One worker has died and 18 others fainted at the Or Sambath Trading garment factory in the Prey Veng province in eastern Cambodia. According to the Associated Press, the factory has since been shut down for a minimum of four days pending an investigation.
It began on Thursday, district governor Duk Kanthor said, when five female employees reported that they felt dizzy, had trouble breathing and were vomiting. The women later fainted and were sent to a local hospital, where one of the workers—who was 21—eventually died.
The following day, a further 14 workers reported similar symptoms, passed out and were also admitted to a hospital.
The incident at Or Sambath, which employs more than 1,000 workers (most of whom are women), comes off the heels of the labor ministry’s decision to raise the minimum wage to $140 a month, starting in January 2016. The 9.4 percent increase is still considered low compared to that of neighboring countries.
Garment workers’ unions have voiced their upset with the government’s decision, releasing a new list of demands, including increased lunch stipends and improved working conditions, and threatening protests.
Ken Loo, secretary-general at the Garment Manufacturers Association in Cambodia (GMAC), told Cambodia Daily that the organization does not “entertain threats” like those made by the unions.

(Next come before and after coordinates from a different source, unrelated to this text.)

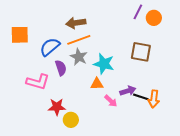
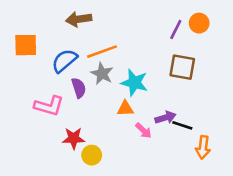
purple line: (138, 12) -> (176, 30), moved
brown arrow: (76, 23) -> (79, 19), moved
orange arrow: (154, 99) -> (203, 147), moved

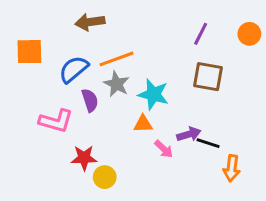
orange circle: (199, 23) -> (249, 34), moved

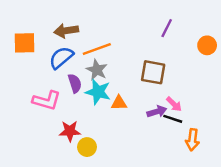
brown arrow: (90, 22) -> (66, 31), moved
orange circle: (249, 34) -> (207, 45), moved
brown square: (208, 77) -> (153, 72), moved
cyan star: (153, 94) -> (98, 92), moved
pink arrow: (164, 149) -> (174, 104), moved

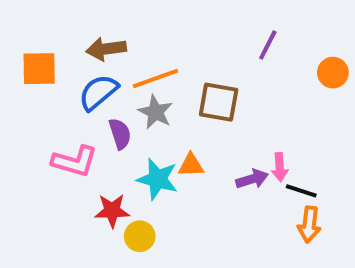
brown square: (153, 72) -> (219, 102), moved
cyan star: (98, 92) -> (157, 179), moved
pink arrow: (174, 104) -> (280, 167), turned 42
black line: (173, 119) -> (301, 191), moved

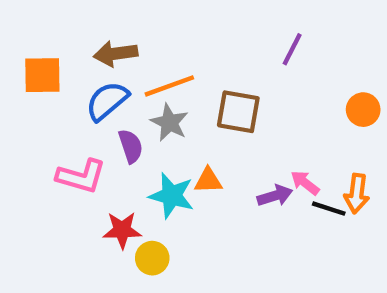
orange circle: (333, 73) -> (363, 110), moved
pink arrow: (280, 167) -> (305, 183), turned 132
orange arrow: (309, 224) -> (357, 194), moved

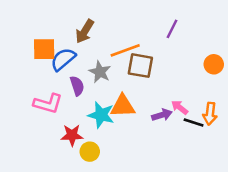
brown arrow: (116, 54) -> (85, 31), moved, turned -50
orange square: (42, 75) -> (44, 49), moved
orange line: (169, 86) -> (125, 50), moved
orange triangle: (208, 181) -> (123, 106), size x1.5

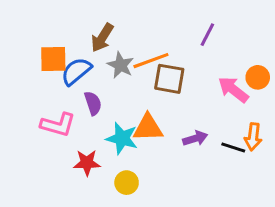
gray star: (100, 72) -> (120, 65), moved
pink arrow: (180, 107) -> (233, 90), moved, size x1.5
yellow circle: (90, 152) -> (127, 183), moved

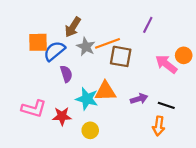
pink L-shape: (58, 125) -> (34, 109), moved
orange arrow: (253, 137) -> (159, 126), moved

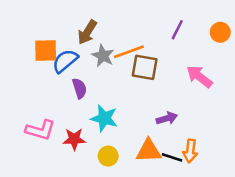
orange circle: (184, 55) -> (220, 32), moved
orange triangle: (105, 91) -> (149, 151), moved
black line: (166, 105) -> (172, 157), moved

GMAC also opposed raising the minimum wage any higher because of fear that Cambodian factories would lose business to other countries. Since the garment industry is Cambodia’s biggest export earner, it is a risk Loo said they don’t want to take.
But Jenny Holdcroft, policy director of IndustriAll, said pay has no impact on competition. “Industry-wide collective bargaining takes wages out of competition, which means supplier factories can’t push down wages to win business,” she said.